Data for processing Start Marker

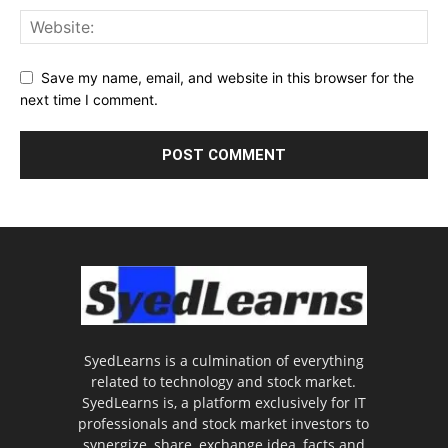
Save my name, email, and website in this browser for the
next time I comment.
SyedLearns is a culmination of everything
related to technology and stock market.
SyedLearns is, a platform exclusively for IT
professionals and stock market investors to
synergize, share, exchange idea, facts and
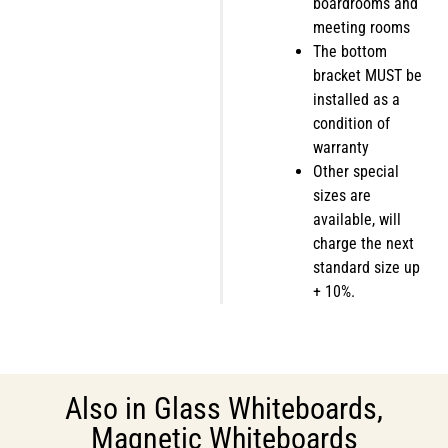
boardrooms and
meeting rooms
The bottom
bracket MUST be
installed as a
condition of
warranty
Other special
sizes are
available, will
charge the next
standard size up
+ 10%.
Also in
Glass Whiteboards
,
Magnetic Whiteboards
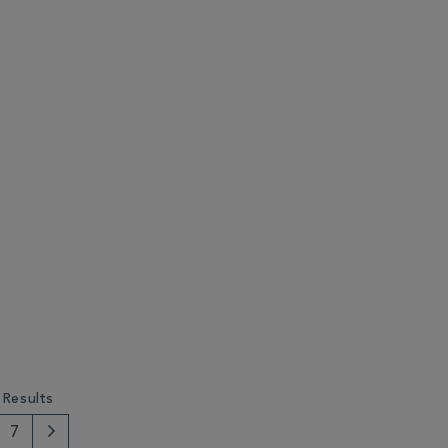
 Results
7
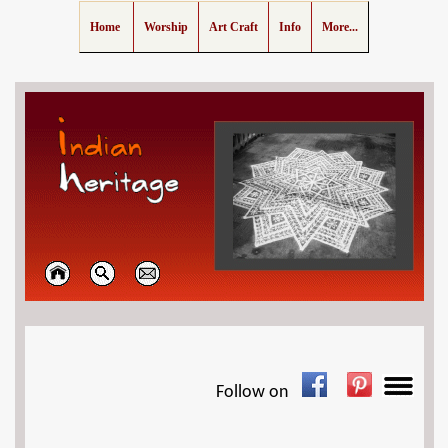
Home
Worship
Art Craft
Info
More...
Follow on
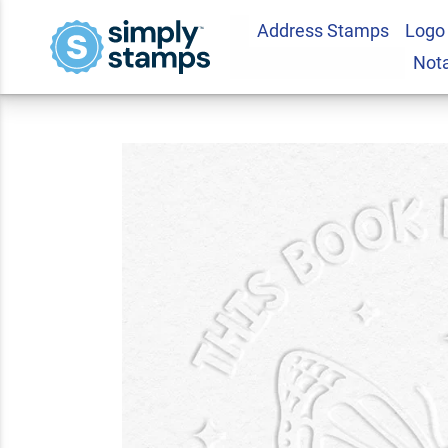
Address Stamps
Logo
Custom Book Emboss
Not
5.0
1
Review(s)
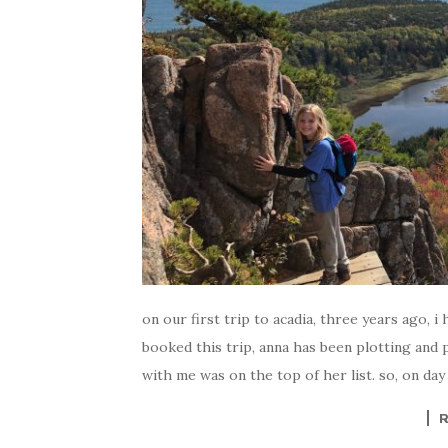
on our first trip to acadia, three years ago, 
booked this trip, anna has been plotting and 
with me was on the top of her list. so, on day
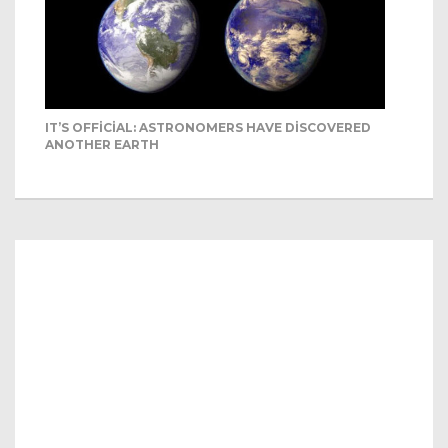
IT’S OFFICIAL: ASTRONOMERS HAVE DISCOVERED
ANOTHER EARTH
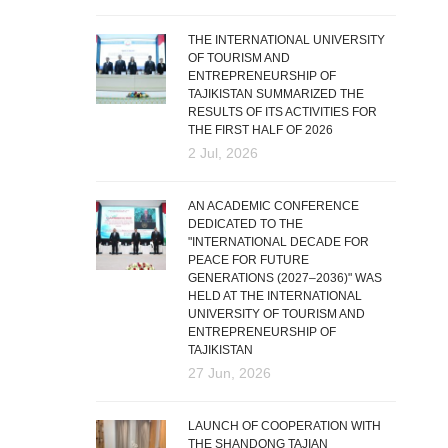
THE INTERNATIONAL UNIVERSITY
OF TOURISM AND
ENTREPRENEURSHIP OF
TAJIKISTAN SUMMARIZED THE
RESULTS OF ITS ACTIVITIES FOR
THE FIRST HALF OF 2026
2 Jul, 2026
AN ACADEMIC CONFERENCE
DEDICATED TO THE
"INTERNATIONAL DECADE FOR
PEACE FOR FUTURE
GENERATIONS (2027–2036)" WAS
HELD AT THE INTERNATIONAL
UNIVERSITY OF TOURISM AND
ENTREPRENEURSHIP OF
TAJIKISTAN
27 Jun, 2026
LAUNCH OF COOPERATION WITH
THE SHANDONG TAJIAN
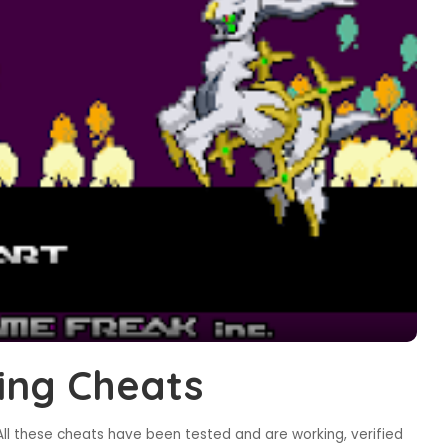
ing Cheats
ll these cheats have been tested and are working, verified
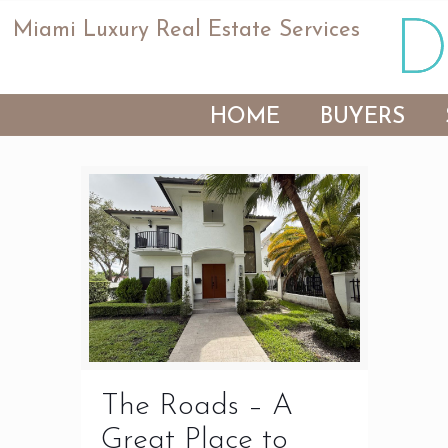
Miami Luxury Real Estate Services
HOME
BUYERS
The Roads – A
Great Place to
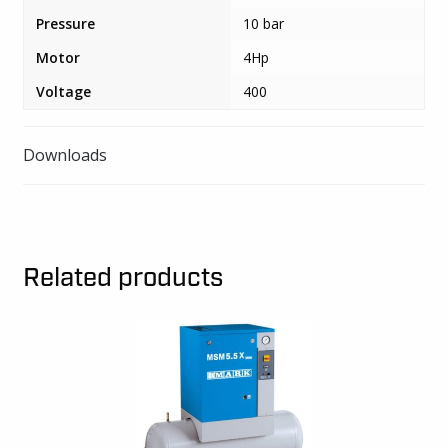
quantity
Pressure
10 bar
Motor
4Hp
Voltage
400
Downloads
Related products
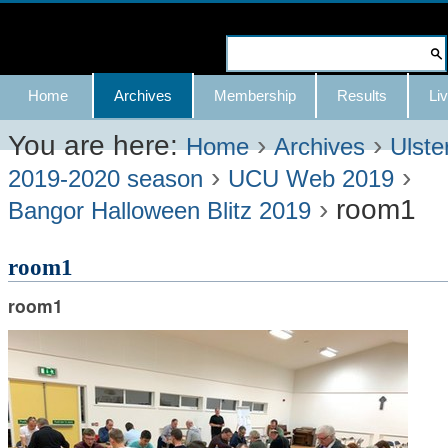
Skip
to
Search Site
content.
Advanced
Navigation
Home
Archives
Membership
Results
Liv
|
Search…
Skip
You are here:
›
›
Home
Archives
Ulste
›
›
to
2019-2020 season
UCU Web 2019
›
room1
navigation
Bangor Halloween Blitz 2019
room1
room1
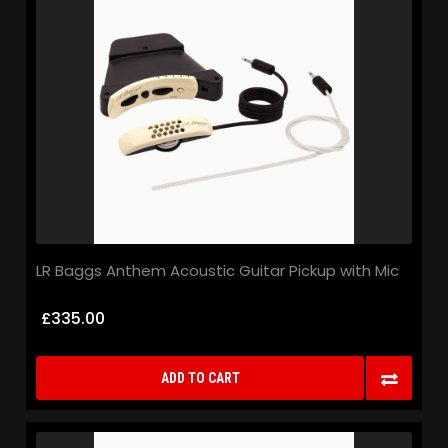
LR Baggs Anthem Acoustic Guitar Pickup with Mic
£335.00
ADD TO CART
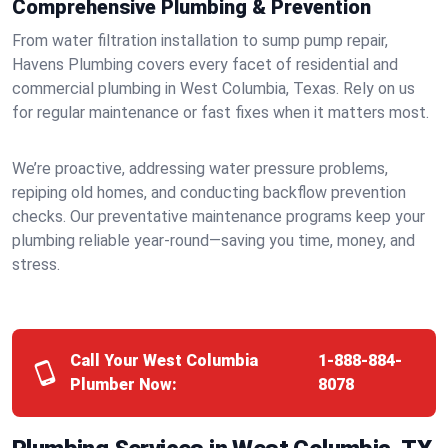
Comprehensive Plumbing & Prevention
From water filtration installation to sump pump repair,
Havens Plumbing covers every facet of residential and
commercial plumbing in West Columbia, Texas. Rely on us
for regular maintenance or fast fixes when it matters most.
We’re proactive, addressing water pressure problems,
repiping old homes, and conducting backflow prevention
checks. Our preventative maintenance programs keep your
plumbing reliable year-round—saving you time, money, and
stress.
Call Your West Columbia
1-888-884-
Plumber Now:
8078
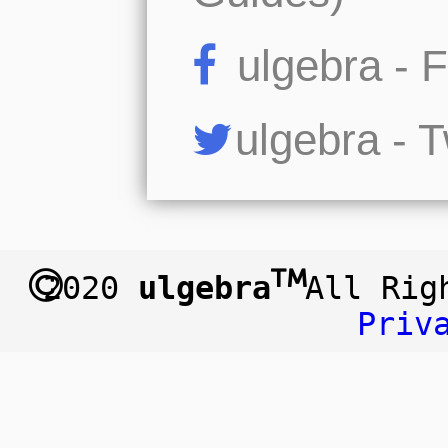
ulgebra - 
ulgebra - T
2020
ulgebra
All Ri
Priv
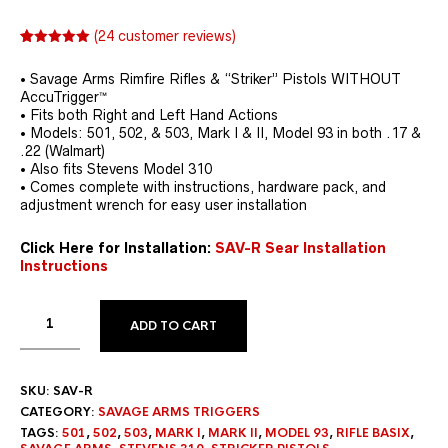
(
24
customer reviews)
Rated
24
4.96
out of 5
• Savage Arms Rimfire Rifles & “Striker” Pistols WITHOUT
based on
customer
AccuTrigger™
ratings
• Fits both Right and Left Hand Actions
• Models: 501, 502, & 503, Mark I & II, Model 93 in both .17 &
.22 (Walmart)
• Also fits Stevens Model 310
• Comes complete with instructions, hardware pack, and
adjustment wrench for easy user installation
Click Here for Installation:
SAV-R Sear Installation
Instructions
ADD TO CART
SKU:
SAV-R
CATEGORY:
SAVAGE ARMS TRIGGERS
TAGS:
501
,
502
,
503
,
MARK I
,
MARK II
,
MODEL 93
,
RIFLE BASIX
,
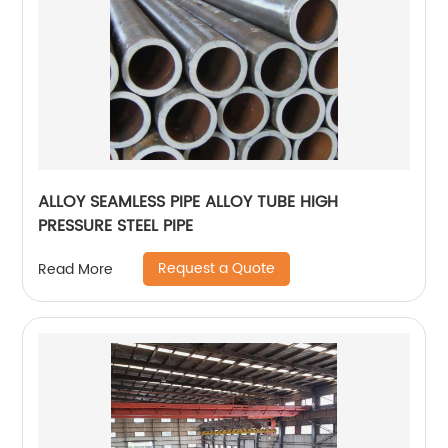
ALLOY SEAMLESS PIPE ALLOY TUBE HIGH
PRESSURE STEEL PIPE
Request a Quote
Read More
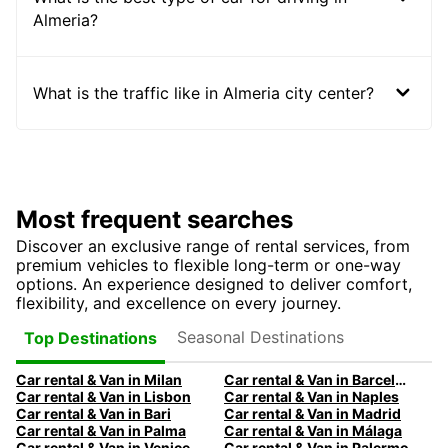
Almeria?
What is the traffic like in Almeria city center?
Most frequent searches
Discover an exclusive range of rental services, from
premium vehicles to flexible long-term or one-way
options. An experience designed to deliver comfort,
flexibility, and excellence on every journey.
Seasonal Destinations
Top Destinations
Car rental & Van in Milan
Car rental & Van in Barcelona
Car rental & Van in Lisbon
Car rental & Van in Naples
Car rental & Van in Bari
Car rental & Van in Madrid
Car rental & Van in Palma
Car rental & Van in Málaga
Car rental & Van in Venice
Car rental & Van in Palermo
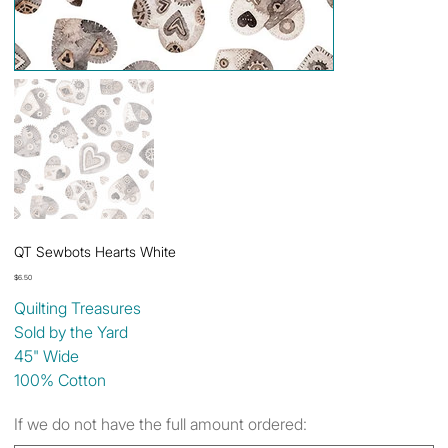
QT Sewbots Hearts White
Price
$6.50
Quilting Treasures
Sold by the Yard
45" Wide
100% Cotton
If we do not have the full amount ordered:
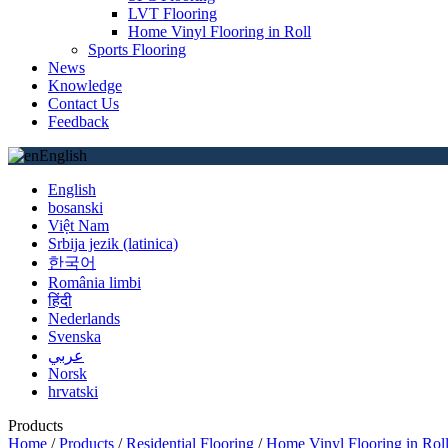
LVT Flooring
Home Vinyl Flooring in Roll
Sports Flooring
News
Knowledge
Contact Us
Feedback
English
English
bosanski
Việt Nam
Srbija jezik (latinica)
한국어
România limbi
हिंदी
Nederlands
Svenska
عربي
Norsk
hrvatski
Products
Home
/
Products
/
Residential Flooring
/
Home Vinyl Flooring in Rol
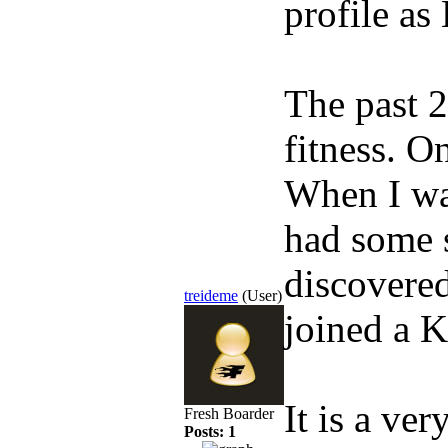
profile as
The past 2
fitness. O
When I wa
had some s
discovered
treideme
(User)
joined a K
It is a ve
Fresh Boarder
Posts: 1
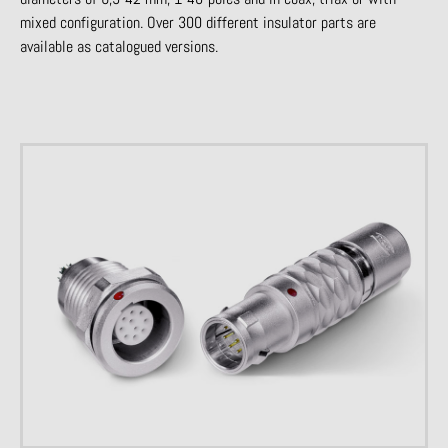
mixed configuration. Over 300 different insulator parts are
available as catalogued versions.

Data for processing End Marker

## Your goal
Without any pictures, reproduce the lines from the first one in the material through the line that has "2019-2020 season", exactly as they appear.

## Exercise result
Save my name, email, and website in this browser for the
next time I comment.
SyedLearns is a culmination of everything
related to technology and stock market.
SyedLearns is, a platform exclusively for IT
professionals and stock market investors to
synergize, share, exchange idea, facts and
boardrooms and
meeting rooms
The bottom
bracket MUST be
installed as a
condition of
warranty
Other special
sizes are
available, will
charge the next
standard size up
+ 10%.
Also in
Glass Whiteboards
,
Magnetic Whiteboards
 Results
7
Home
Worship
Art Craft
Info
More...
Follow on
Address Stamps
Logo
Custom Book Emboss
Not
5.0
1
Review(s)
on our first trip to acadia, three years ago, 
booked this trip, anna has been plotting and 
with me was on the top of her list. so, on day
IT’S OFFICIAL: ASTRONOMERS HAVE DISCOVERED
ANOTHER EARTH
THE INTERNATIONAL UNIVERSITY
OF TOURISM AND
ENTREPRENEURSHIP OF
TAJIKISTAN SUMMARIZED THE
RESULTS OF ITS ACTIVITIES FOR
THE FIRST HALF OF 2026
2 Jul, 2026
AN ACADEMIC CONFERENCE
DEDICATED TO THE
"INTERNATIONAL DECADE FOR
PEACE FOR FUTURE
GENERATIONS (2027–2036)" WAS
HELD AT THE INTERNATIONAL
UNIVERSITY OF TOURISM AND
ENTREPRENEURSHIP OF
TAJIKISTAN
27 Jun, 2026
LAUNCH OF COOPERATION WITH
THE SHANDONG TAJIAN
ing Cheats
ll these cheats have been tested and are working, verified
Miami Luxury Real Estate Services
HOME
BUYERS
The Roads – A
Great Place to
quantity
Pressure
10 bar
Motor
4Hp
Voltage
400
Downloads
Related products
Skip
to
Search Site
content.
Advanced
Navigation
Home
Archives
Membership
Results
Liv
|
Search…
Skip
You are here:
›
›
Home
Archives
Ulste
›
›
to
2019-2020 season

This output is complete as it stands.